Let’s discuss a common situation: A company had great intentions. In 2015, they began to update their IT systems. The heart of the initiative was a new, central tool for everything: project management, project portfolio management, management of employee data and addresses, and much more. One and a half years later, the first components of the new system are in operation, but they aren’t providing the desired results. Even worse, there is no uniform database and no one has a real overview of the project portfolio, which causes a large gap between the project plan and reality. Project portfolio management has become chaotic, and the list of deficiencies in the system is significantly longer than the list of projects managed by it. This happens more often than you may think. Companies pay millions for systems that no one uses. Those who demand a solution with 100% functionality, 100% central data, and 100% planning security will fail 100%. Traditional project portfolio management with a Swiss Army knife of functions and a complex PPM process is usually very expensive while producing minimal results. But why should it be so complicated when 20% of the process and functions of the tool should produce 80% of the results? This is the Pareto principle, commonly known as the 80/20 rule.
What Is the 80/20 Rule?
The Pareto principle is attributed to Italian economist, Vilfredo Pareto (1848- 1923). He noted that in Italy about 80 percent of assets were owned by only about 20 percent of the people. Pareto concluded that banks should concentrate on the wealthiest top 20 percent in order to make a more efficient profit. Pareto received harsh criticism for this idea, but his principal proved correct since the same proportions apply to many other situations.
His observation can be applied in both the positive and negative sense. With regards to quality assurance, the Pareto principle means that 80% of all quality deficiencies are caused by 20% of all possible errors. For project management, it means that 80% of the result can be achieved with 20% of the effort. The remaining 20 percent demands a much greater amount of effort and often does not pay off.

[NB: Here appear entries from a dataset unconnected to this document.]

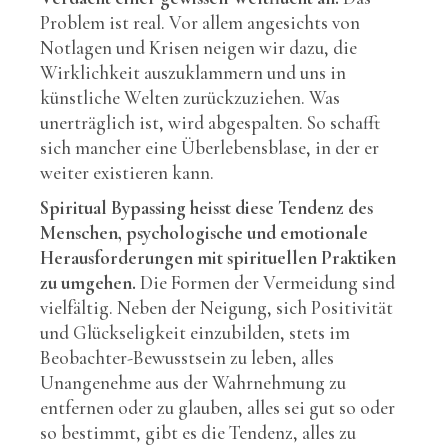
Problem ist real. Vor allem angesichts von
Notlagen und Krisen neigen wir dazu, die
Wirklichkeit auszuklammern und uns in
künstliche Welten zurückzuziehen. Was
unerträglich ist, wird abgespalten. So schafft
sich mancher eine Überlebensblase, in der er
weiter existieren kann.
Spiritual Bypassing heisst diese Tendenz des
Menschen, psychologische und emotionale
Herausforderungen mit spirituellen Praktiken
zu umgehen.
Die Formen der Vermeidung sind
vielfältig. Neben der Neigung, sich Positivität
und Glückseligkeit einzubilden, stets im
Beobachter-Bewusstsein zu leben, alles
Unangenehme aus der Wahrnehmung zu
entfernen oder zu glauben, alles sei gut so oder
so bestimmt, gibt es die Tendenz, alles zu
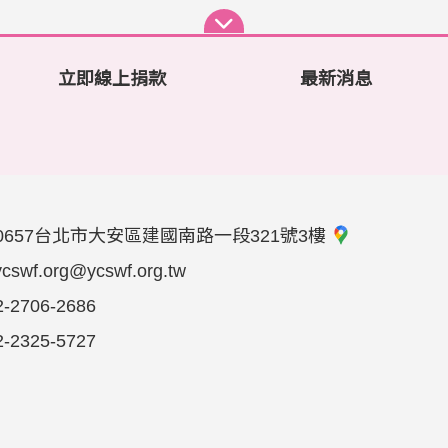
立即線上捐款
最新消息
0657台北市大安區建國南路一段321號3樓
ycswf.org@ycswf.org.tw
2-2706-2686
2-2325-5727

80/20 is of course only a rough estimate. However, faithful to the idea that it’s “better to be roughly right than precisely wrong“, the 80/20 rule helps correctly prioritize the most important things and let go of the rest, while still achieving 80% of the success.

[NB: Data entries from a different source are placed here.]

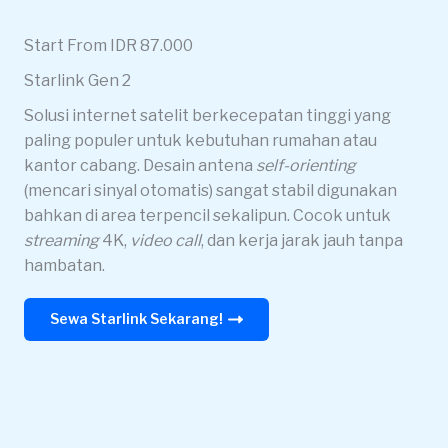
Start From IDR 87.000
Starlink Gen 2
Solusi internet satelit berkecepatan tinggi yang
paling populer untuk kebutuhan rumahan atau
kantor cabang. Desain antena
self-orienting
(mencari sinyal otomatis) sangat stabil digunakan
bahkan di area terpencil sekalipun. Cocok untuk
streaming
4K,
video call
, dan kerja jarak jauh tanpa
hambatan.
Sewa Starlink Sekarang!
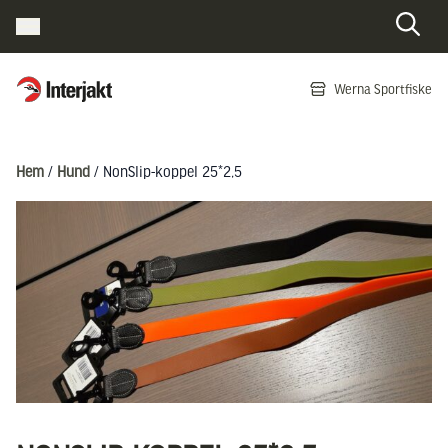
Interjakt SE
Werna Sportfiske
Hoppa till innehåll
Hem
/
Hund
/ NonSlip-koppel 25*2,5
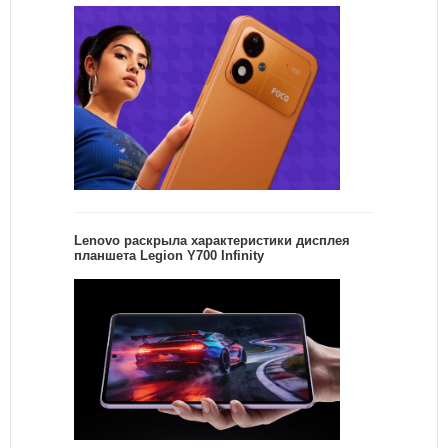
Lenovo раскрыла характеристики дисплея
планшета Legion Y700 Infinity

This also applies to project portfolio management and project portfolio management software.
20% of Project Portfolio Management Is Sufficient
Keep It Simple! This concept is often applied to design, but it also applies to the project portfolio management process. The more complicated, elaborate and academic the project portfolio management process is, the more likely it is doomed to fail. Less bureaucracy and effort, on the other hand, accelerates the process and increases its acceptance.

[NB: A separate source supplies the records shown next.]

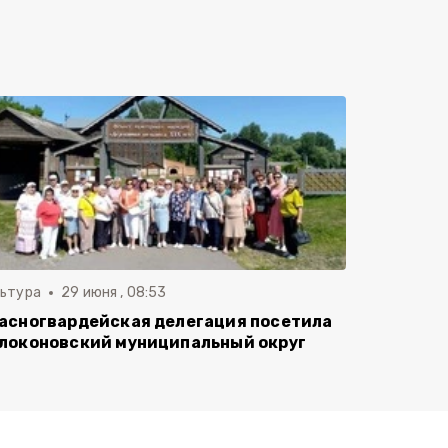
льтура
29 июня , 08:53
асногвардейская делегация посетила
локоновский муниципальный округ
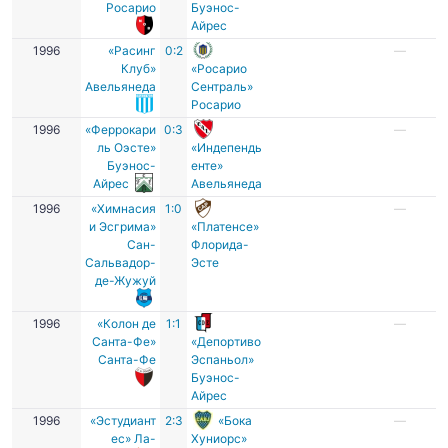
Росарио
Буэнос-
Айрес
1996
«Расинг
0:2
—
Клуб»
«Росарио
Авельянеда
Сентраль»
Росарио
1996
«Феррокари
0:3
—
ль Оэсте»
«Индепендь
Буэнос-
енте»
Айрес
Авельянеда
1996
«Химнасия
1:0
—
и Эсгрима»
«Платенсе»
Сан-
Флорида-
Сальвадор-
Эсте
де-Жужуй
1996
«Колон де
1:1
—
Санта-Фе»
«Депортиво
Санта-Фе
Эспаньол»
Буэнос-
Айрес
1996
«Эстудиант
2:3
«Бока
—
ес» Ла-
Хуниорс»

There is only a small core of activities that need to be done in PPM. You guessed it – only about 20% of the activities that you could include are actually necessary. Therefore, you need a strategy for the evaluation and prioritization of your projects (Strategize). You must collect project proposals in a structured way (Collect). Then you can decide which projects are to be accomplished and when (Decide). The results are communicated, and approved projects are controlled (Execute).
In each step, only a handful of different people are involved – broken down by roles.
Reducing the PPM process to only the absolutely necessary steps obeys the basic principle of Lean Production. Greater value creates less waste. This is why this approach is called “Lean PPM“.
Project Portfolio Management Requires Only 20% of Data from Project Management
Do not fall into the wrong line of thinking that project management and project portfolio management have to happen together. Imagine Lean PPM as more than just a level above project management. Between the two levels, as little time as possible is wasted – that means that only the necessary information is exchanged. Your project portfolio isn’t affected if Task X gets done today or tomorrow. Only information such as project start and completion dates, milestones, dependencies, employees involved and resource requirements are relevant. Limit your planning to a few milestones. The longer the time frame you plan for, the less precise your plans should be. For example, if the project duration is two years, it is sufficient to plan down to the month. You can make more precise plans as the project proceeds.
Remember: with only 20% of the effort you can achieve 80% of the result. This also applies to project portfolio management software. A PPM tool with only 20% of the functions? Question: How many functions of Excel do you actually use? Having 20% of all possible functions does not mean that important functions are missing. It simply means that there is no excess in your project portfolio management tool. A lean tool is sufficient for a lean process.